START Data in this exercise
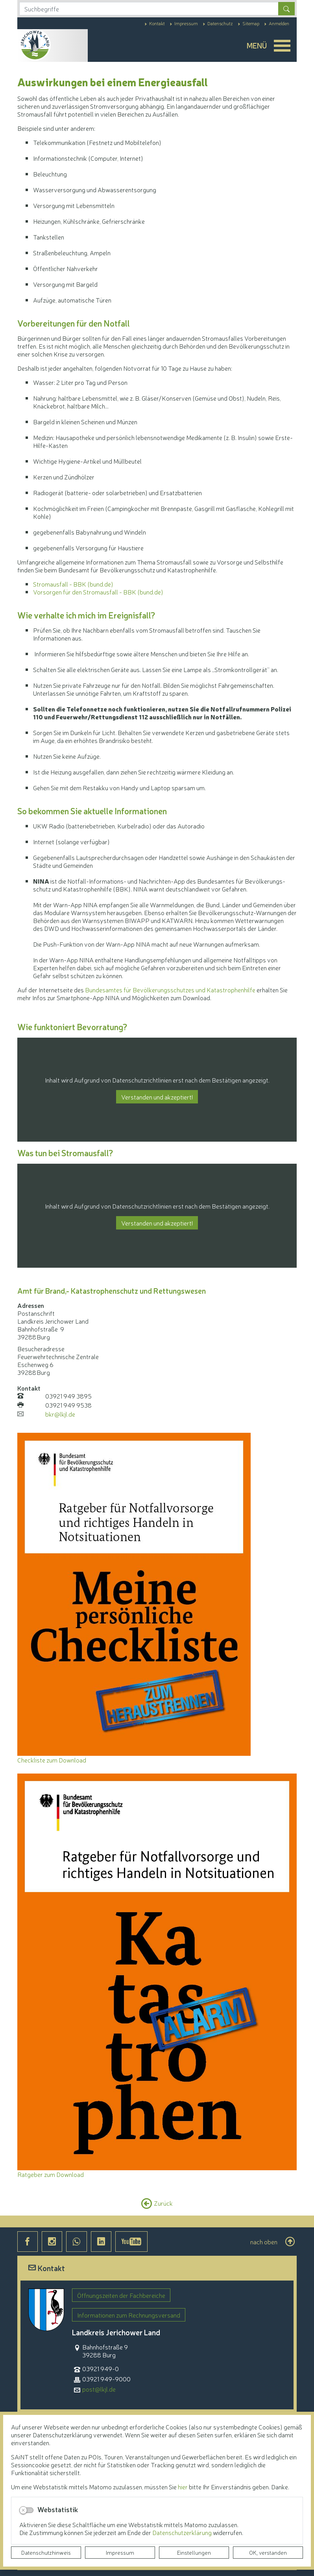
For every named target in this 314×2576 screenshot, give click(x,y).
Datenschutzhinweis (46, 2552)
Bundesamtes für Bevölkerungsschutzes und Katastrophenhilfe (170, 989)
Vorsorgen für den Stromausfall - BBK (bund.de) (98, 591)
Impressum (120, 2552)
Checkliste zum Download (51, 1759)
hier (183, 2486)
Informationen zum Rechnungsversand (128, 2314)
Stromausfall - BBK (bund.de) (73, 583)
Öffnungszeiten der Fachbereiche (121, 2295)
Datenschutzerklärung (182, 2532)
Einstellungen (194, 2552)
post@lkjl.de (99, 2389)
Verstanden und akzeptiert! (157, 1096)
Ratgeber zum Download (50, 2174)
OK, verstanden (268, 2552)
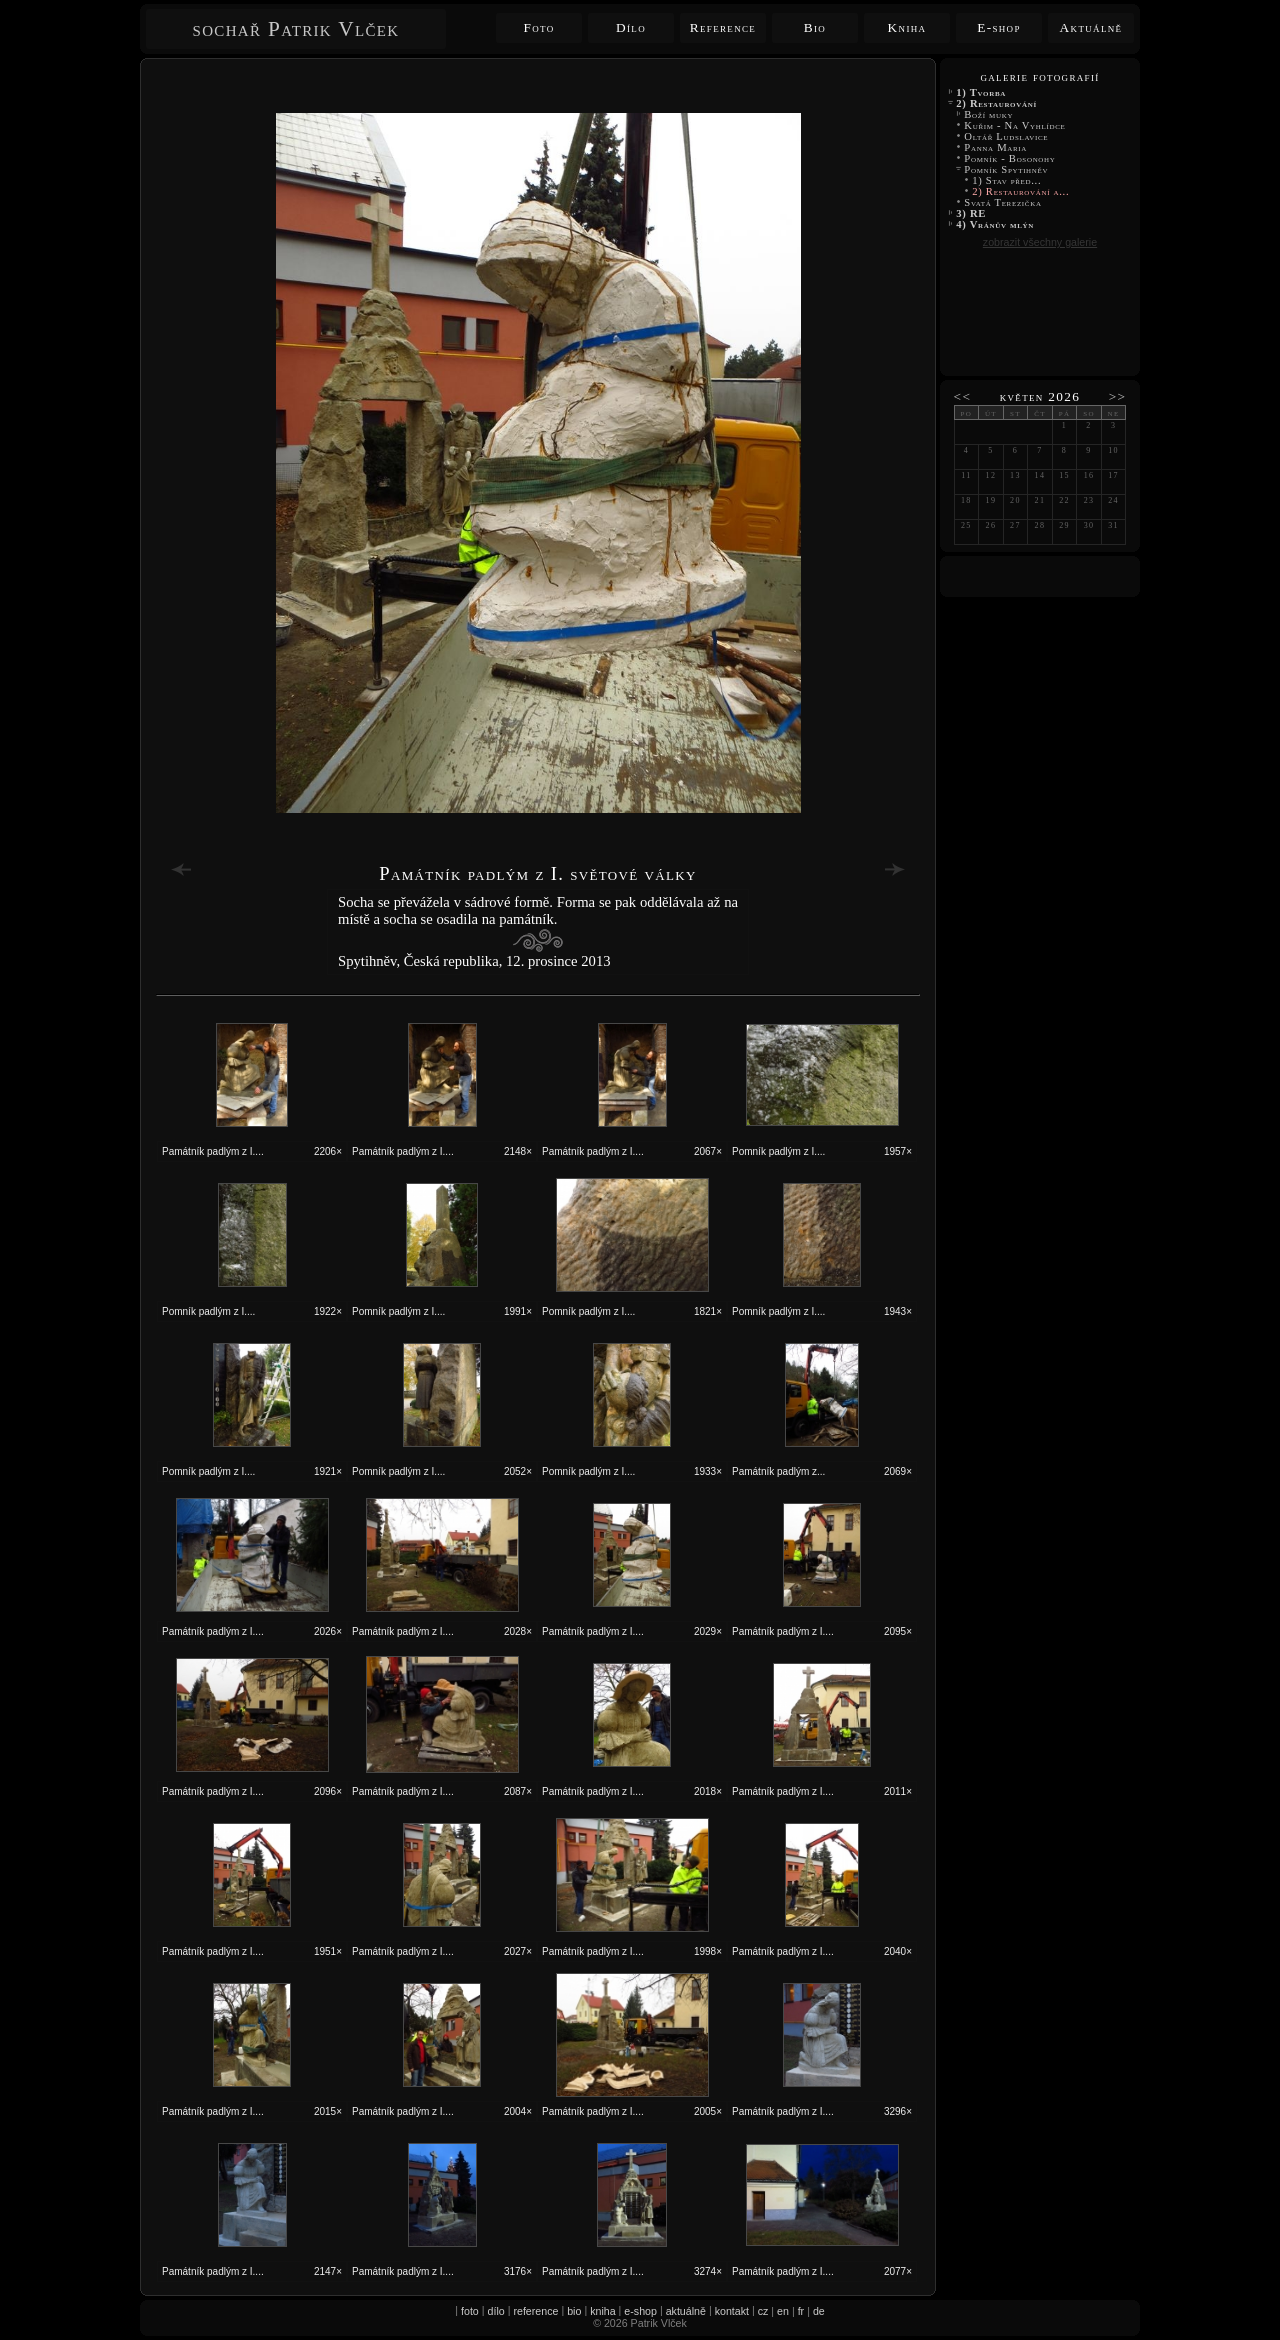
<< (963, 396)
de (819, 2311)
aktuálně (686, 2311)
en (783, 2311)
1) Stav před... (1007, 180)
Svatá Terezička (1003, 202)
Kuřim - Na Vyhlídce (1015, 125)
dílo (496, 2311)
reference (535, 2311)
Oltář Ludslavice (1006, 136)
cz (763, 2311)
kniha (602, 2311)
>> (1118, 396)
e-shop (640, 2311)
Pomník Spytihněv (1006, 169)
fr (801, 2311)
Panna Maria (995, 147)
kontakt (732, 2311)
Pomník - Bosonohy (1010, 158)
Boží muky (989, 114)
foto (470, 2311)
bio (574, 2311)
END Data in this exercise
Once the line holding "Verstanden und akzeptiert! (157, 1096)" is found, copy it and each later line exactly through the end of the data, leaving out the pictures.

Expected answer
Verstanden und akzeptiert! (157, 1096)
Ratgeber zum Download (50, 2174)
OK, verstanden (268, 2552)
<< (963, 396)
de (819, 2311)
aktuálně (686, 2311)
en (783, 2311)
1) Stav před... (1007, 180)
Svatá Terezička (1003, 202)
Kuřim - Na Vyhlídce (1015, 125)
dílo (496, 2311)
reference (535, 2311)
Oltář Ludslavice (1006, 136)
cz (763, 2311)
kniha (602, 2311)
>> (1118, 396)
e-shop (640, 2311)
Pomník Spytihněv (1006, 169)
fr (801, 2311)
Panna Maria (995, 147)
kontakt (732, 2311)
Pomník - Bosonohy (1010, 158)
Boží muky (989, 114)
foto (470, 2311)
bio (574, 2311)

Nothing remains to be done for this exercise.